◆ **WORK INSTRUCTION**
A verbatim copy of the full data, with no pictures, is the expected answer.

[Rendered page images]
········

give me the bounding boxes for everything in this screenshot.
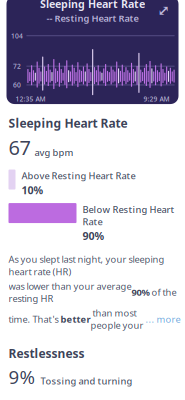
staticText: As you slept last night, your sleeping h… xyxy=(8,253,164,278)
button[interactable]: Expand chart xyxy=(156,3,172,19)
staticText: was lower than your average resting HR xyxy=(8,280,132,305)
staticText: Tossing and turning xyxy=(40,375,132,387)
staticText: ⤢ xyxy=(158,2,170,19)
staticText: Restlessness xyxy=(8,345,84,361)
staticText: 12:35 AM xyxy=(16,94,46,103)
staticText: time. That's xyxy=(8,313,60,325)
staticText: Sleeping Heart Rate xyxy=(8,115,128,131)
staticText: 10% xyxy=(22,183,44,197)
staticText: 9:29 AM xyxy=(144,94,170,103)
staticText: 90% xyxy=(132,286,150,298)
staticText: than most people your xyxy=(90,307,146,331)
button[interactable]: ... more xyxy=(146,313,180,325)
staticText: of the xyxy=(150,286,176,298)
staticText: avg bpm xyxy=(34,146,74,158)
staticText: 72 xyxy=(13,62,21,71)
staticText: ... more xyxy=(146,313,180,325)
staticText: 104 xyxy=(11,31,23,40)
staticText: 90% xyxy=(82,229,104,243)
staticText: 67 xyxy=(8,134,30,161)
staticText: better xyxy=(60,313,90,325)
staticText: -- Resting Heart Rate xyxy=(46,12,138,24)
staticText: 60 xyxy=(13,80,21,89)
staticText: 9% xyxy=(8,364,36,389)
staticText: Above Resting Heart Rate xyxy=(22,170,136,182)
staticText: Below Resting Heart Rate xyxy=(82,203,174,228)
staticText: Sleeping Heart Rate xyxy=(40,0,145,11)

········

◆ **THE ANSWER**
give me the bounding boxes for everything in this screenshot.
staticText: As you slept last night, your sleeping h… xyxy=(8,253,164,278)
button[interactable]: Expand chart xyxy=(156,3,172,19)
staticText: was lower than your average resting HR xyxy=(8,280,132,305)
staticText: Tossing and turning xyxy=(40,375,132,387)
staticText: ⤢ xyxy=(158,2,170,19)
staticText: Restlessness xyxy=(8,345,84,361)
staticText: 12:35 AM xyxy=(16,94,46,103)
staticText: time. That's xyxy=(8,313,60,325)
staticText: Sleeping Heart Rate xyxy=(8,115,128,131)
staticText: 10% xyxy=(22,183,44,197)
staticText: 9:29 AM xyxy=(144,94,170,103)
staticText: 90% xyxy=(132,286,150,298)
staticText: than most people your xyxy=(90,307,146,331)
button[interactable]: ... more xyxy=(146,313,180,325)
staticText: of the xyxy=(150,286,176,298)
staticText: avg bpm xyxy=(34,146,74,158)
staticText: 72 xyxy=(13,62,21,71)
staticText: ... more xyxy=(146,313,180,325)
staticText: 104 xyxy=(11,31,23,40)
staticText: 90% xyxy=(82,229,104,243)
staticText: 67 xyxy=(8,134,30,161)
staticText: better xyxy=(60,313,90,325)
staticText: -- Resting Heart Rate xyxy=(46,12,138,24)
staticText: 60 xyxy=(13,80,21,89)
staticText: 9% xyxy=(8,364,36,389)
staticText: Above Resting Heart Rate xyxy=(22,170,136,182)
staticText: Below Resting Heart Rate xyxy=(82,203,174,228)
staticText: Sleeping Heart Rate xyxy=(40,0,145,11)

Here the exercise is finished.